[Saved entries]
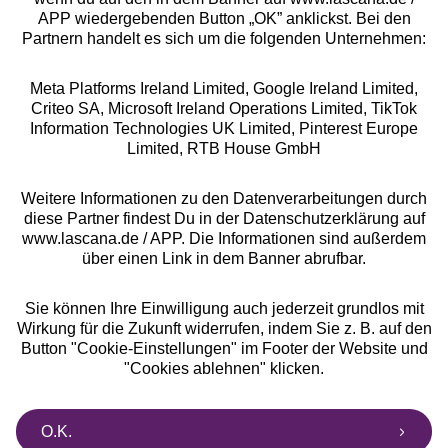
APP wiedergebenden Button „OK” anklickst. Bei den
Partnern handelt es sich um die folgenden Unternehmen:
Meta Platforms Ireland Limited, Google Ireland Limited,
Criteo SA, Microsoft Ireland Operations Limited, TikTok
Alle Preise inkl. MwSt., zzgl.
Versandkosten
Information Technologies UK Limited, Pinterest Europe
** Bonität vorausgesetzt, berechtigt zur Bonitätsprüfung
Limited, RTB House GmbH
Weitere Informationen zu den Datenverarbeitungen durch
diese Partner findest Du in der Datenschutzerklärung auf
www.lascana.de / APP. Die Informationen sind außerdem
über einen Link in dem Banner abrufbar.
Sie können Ihre Einwilligung auch jederzeit grundlos mit
Wirkung für die Zukunft widerrufen, indem Sie z. B. auf den
Button "Cookie-Einstellungen" im Footer der Website und
"Cookies ablehnen" klicken.
O.K.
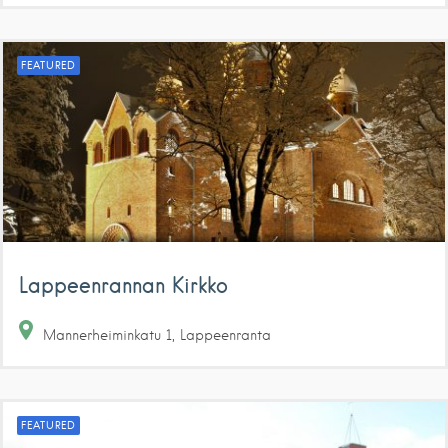
FEATURED
Lappeenrannan Kirkko
Mannerheiminkatu
1
Lappeenranta
FEATURED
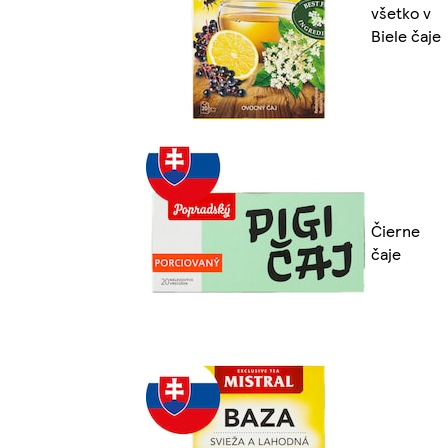
všetko v
Biele čaje
Čierne
čaje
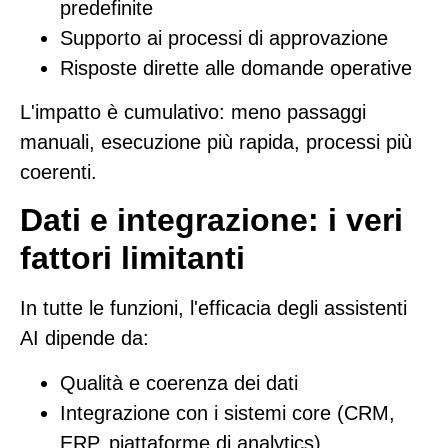
predefinite
Supporto ai processi di approvazione
Risposte dirette alle domande operative
L'impatto è cumulativo: meno passaggi
manuali, esecuzione più rapida, processi più
coerenti.
Dati e integrazione: i veri
fattori limitanti
In tutte le funzioni, l'efficacia degli assistenti
AI dipende da:
Qualità e coerenza dei dati
Integrazione con i sistemi core (CRM,
ERP, piattaforme di analytics)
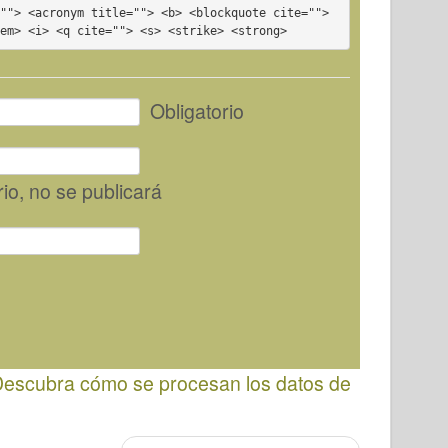
""> <acronym title=""> <b> <blockquote cite=""> 
<em> <i> <q cite=""> <s> <strike> <strong>
Obligatorio
rio
, no se publicará
escubra cómo se procesan los datos de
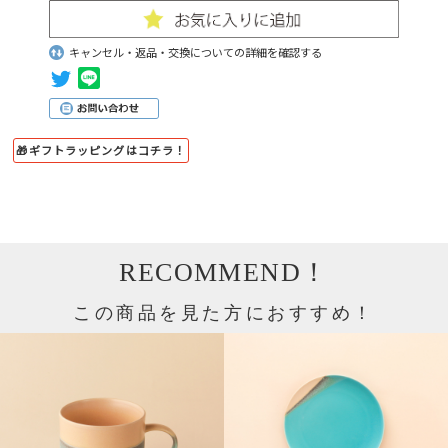
キャンセル・返品・交換についての詳細を確認する
🎁ギフトラッピングはコチラ！
RECOMMEND！
この商品を見た方におすすめ！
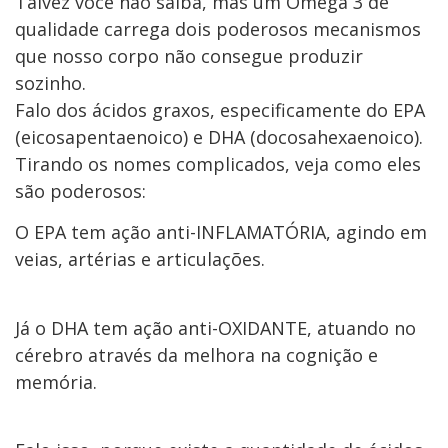
Talvez você não saiba, mas um Ômega 3 de
qualidade carrega dois poderosos mecanismos
que nosso corpo não consegue produzir
sozinho.
Falo dos ácidos graxos, especificamente do EPA
(eicosapentaenoico) e DHA (docosahexaenoico).
Tirando os nomes complicados, veja como eles
são poderosos:
O EPA tem ação anti-INFLAMATÓRIA, agindo em
veias, artérias e articulações.
Já o DHA tem ação anti-OXIDANTE, atuando no
cérebro através da melhora na cognição e
memória.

*Required work*:
There is a line above that contains "O EPA tem ação anti-INFLAMATÓRIA, agindo em". Copy it and all later lines through the last, exactly, and leave out the rest.

*Answer section*:
O EPA tem ação anti-INFLAMATÓRIA, agindo em
veias, artérias e articulações.
Já o DHA tem ação anti-OXIDANTE, atuando no
cérebro através da melhora na cognição e
memória.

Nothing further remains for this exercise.